Ve hala daha o sonsuz bir döngünün içinde gibi Taehyung'a bir şeyler anlatıyor, bense bir an önce eve gidip birikmiş ödevleri bitirmek istiyordum.

"Hey Jisoo!" hepimiz sesin geldiği tarafa döndüğümüzde küçük ve şirin görünen siyah arabanın camını ardına kadar açmış, bir kolunu dışarıya çıkartmış Sana'yı görmüştük.

Jisoo'da bu manzarayı görür görmez heyecanlanmıştı, bu ardına kadar açılan gözleri ve kocaman gülümsemesinden belli oluyordu. "Efendim!"

Jisoo'nun yola kadar ulaşan sesini duyan Sana dışarıya çıkarttığı eliyle arabanın kapısına birkaç kere vurup konuşmuştu. "Seni biraz gezdireyim atla hadi!"

Jisoo bu teklife asla hayır diyemezdi. Sana onun lise birden beri arkadaşıydı ve bu süreçte iyi arkadaşlar olmuşlardı. "Cidden mi, geliyorum!" tıpkı bir çocuk gibi gülümsemiş ve akşam güneşi yüzünden kıstığı gözleri o sıcak gülümsemesiyle daha da kısılmıştı.

O an bu haline karşı kalbimin hızlandığını hissetmiştim, onun büyüleyici bir havası vardı. Bu hava kalbimi tetikliyordu sanki. Simsiyah saçlarının yavaş rüzgarla arkaya doğru uçuşması, büyüleyici kalp şeklindeki gülümsemesi, yumuşak sesi ve en küçük şeyde bile bu kadar gülümsemesi ve mutlu olması kalbimin güm güm atmasına neden oluyordu. Jisoo'yu görmek böyle bir histi.

Arkasından beş karış gülümseyen suratım eşliğinde izledim onu. Tıpış tıpış arabaya binmiş, oturur oturmaz arabanın camını aralamış ve bize el sallamıştı. Bizde ona el sallamıştık ve araba yol almaya başlamıştı.

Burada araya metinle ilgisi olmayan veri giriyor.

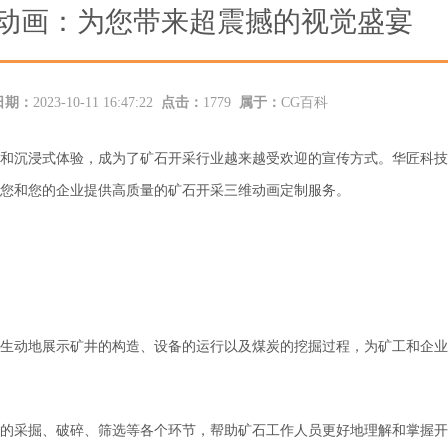
动画：为您带来超震撼的视觉盛宴
日期：
2023-10-11 16:47:22
点击：
1779
属于：
CG百科
和沉浸式体验，成为了矿石开采行业越来越受欢迎的宣传方式。华匠科技
您
和您的企业
提供高质量的
矿石开采三维动画
定制服务。
生动地展示
矿井的构造、设备的运行以及煤炭的挖掘过程，为矿工和企业
的采掘、破碎、筛选等各个环节，帮助
矿石工作人员
更好地理解和掌握开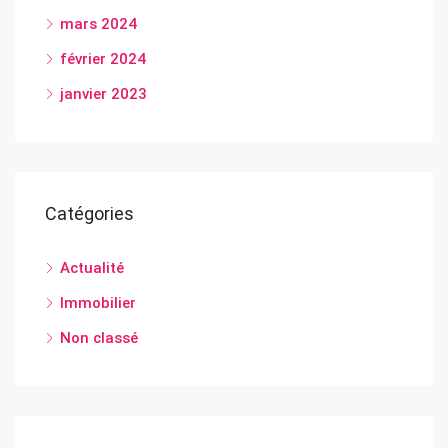
mars 2024
février 2024
janvier 2023
Catégories
Actualité
Immobilier
Non classé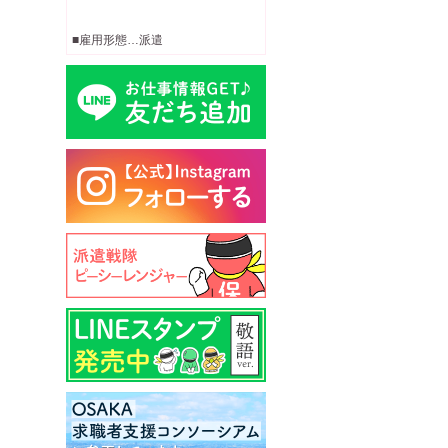
■雇用形態…派遣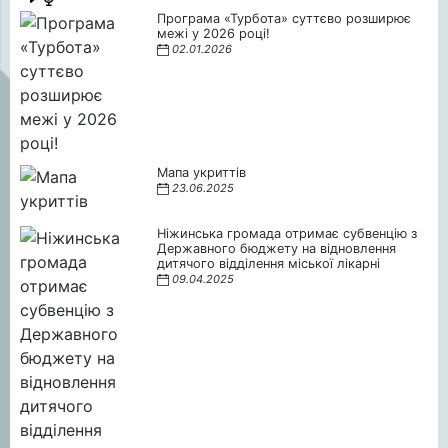
Програма «Турбота» суттєво розширює
межі у 2026 році!
02.01.2026
Мапа укриттів
23.06.2025
Ніжинська громада отримає субвенцію з
Державного бюджету на відновлення
дитячого відділення міської лікарні
09.04.2025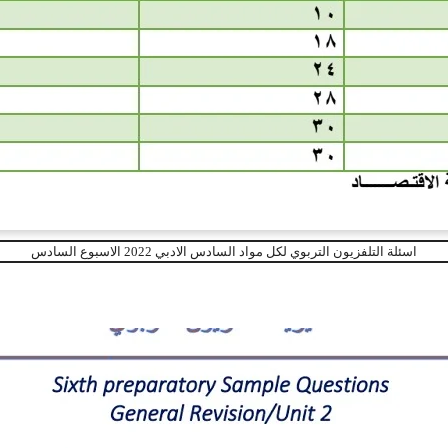
اسئلة التلفزيون التربوي لكل مواد السادس الادبي 2022 الاسبوع السادس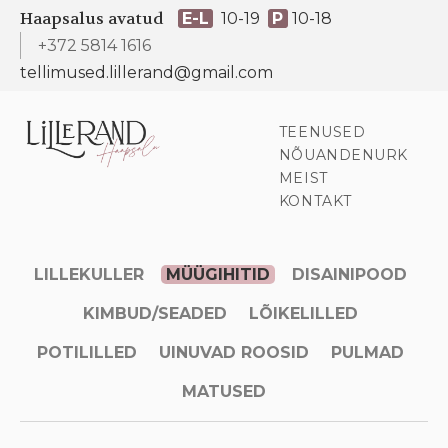
Haapsalus avatud
E-L
10-19
P
10-18
+372 5814 1616
tellimused.lillerand@gmail.com
TEENUSED
NÕUANDENURK
MEIST
KONTAKT
LILLEKULLER
MÜÜGIHITID
DISAINIPOOD
KIMBUD/SEADED
LÕIKELILLED
POTILILLED
UINUVAD ROOSID
PULMAD
MATUSED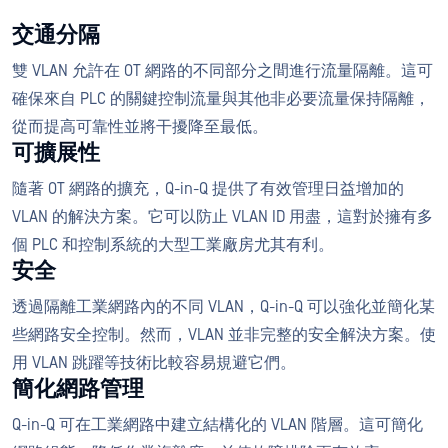
交通分隔
雙 VLAN 允許在 OT 網路的不同部分之間進行流量隔離。這可
確保來自 PLC 的關鍵控制流量與其他非必要流量保持隔離，
從而提高可靠性並將干擾降至最低。
可擴展性
隨著 OT 網路的擴充，Q-in-Q 提供了有效管理日益增加的
VLAN 的解決方案。它可以防止 VLAN ID 用盡，這對於擁有多
個 PLC 和控制系統的大型工業廠房尤其有利。
安全
透過隔離工業網路內的不同 VLAN，Q-in-Q 可以強化並簡化某
些網路安全控制。然而，VLAN 並非完整的安全解決方案。使
用 VLAN 跳躍等技術比較容易規避它們。
簡化網路管理
Q-in-Q 可在工業網路中建立結構化的 VLAN 階層。這可簡化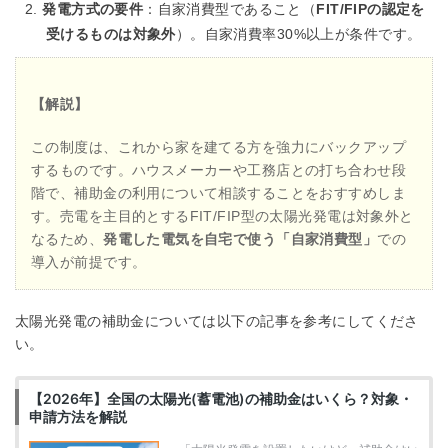
発電方式の要件
：自家消費型であること（
FIT/FIPの認定を
受けるものは対象外
）。自家消費率30%以上が条件です。
【解説】
この制度は、これから家を建てる方を強力にバックアップ
するものです。ハウスメーカーや工務店との打ち合わせ段
階で、補助金の利用について相談することをおすすめしま
す。売電を主目的とするFIT/FIP型の太陽光発電は対象外と
なるため、
発電した電気を自宅で使う「自家消費型」
での
導入が前提です。
太陽光発電の補助金については以下の記事を参考にしてくださ
い。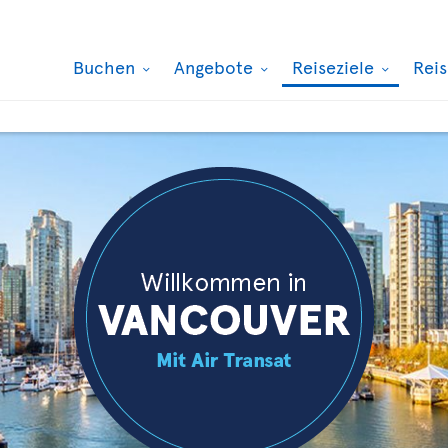
Buchen
Angebote
Reiseziele
Rei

Arabanın arkasından saf saf bakarken bu sefer yine kalbimin hızlandığını hissetmiştim. Ama bu sefer sebebi Jisoo değildi.

"Ah ne yaptım ben!" iki elimle başımı tutup kaldırımda ne yapacağımı şaşırmış gibi yürümüştüm. "Ne oldu?"

Ellerimi başımdan çekip ona baktığımda Taehyung'un şaşkınca beni seyrettiğini görmüştüm. "Evin anahtarı, telefonum ve otobüs param küçük mor çantamdaydı ama bugün sırt çantam çok doluydu bende sığmadığından o mor el çantasını Jisoo'nun çantasına koymuştum."

Bu sefer yumruğumu çeneme yaslamış ve ağlamsak surat ifademin eşliğinde ne yapsam diye düşünmeye başlamıştım. Annem ve babam evde değildi. Ablam da nerede olduğunu bir türlü ezberleyemediğim kütüphaneye gideceğini ve geç geleceğini söylemişti.

Çantam da sanki ceset taşıyormuşum gibi ağırdı onun dışında rüzgar farklı yönlerden estikçe saçlarım devamlı gözlerime giriyor ya da son ders gizlice sürdüğüm dudak parlatıcıma yapışıyordu, okul ceketinin üzerine giydiğim ekstra mont yüzünden doğru dürüst haraket bile edemiyordum. Ve bu felaket rağatsız edici durumda dışarıda en az beş saat kalmıştım, şimdiden de bu aptal çantanın ağırlığı omuzlarıma acı veriyordu.

Taehyung elini başına yaslamış parmağıyla saç diplerini karıştırırken konuştu. "Telefonumu dolapta bıraktım."

O an onun bu kadar rağat olması ve birazdan benimle kesinlikle dalga geçeceğini bildiğimden içimdeki kaynamaya engel olamamıştım.

"Taehyung şu telefonu neden dolapta bırakıp duruyorsun! Cep telefonu cepte taşınır işte aptal!" Bir anlığına kaldırımın ortasında olduğumu unutup Taehyung'a karşı sesimi fazla yükseltmiştim, yanımızdan geçen yaşlı bir çift bize -özellikle de bana- garip ve kınayan gözlerle bakıp adımlarını hızlandırmışlardı. Utanç duygumla başımı eğmiş ve biraz daha kenara çekilmiştim.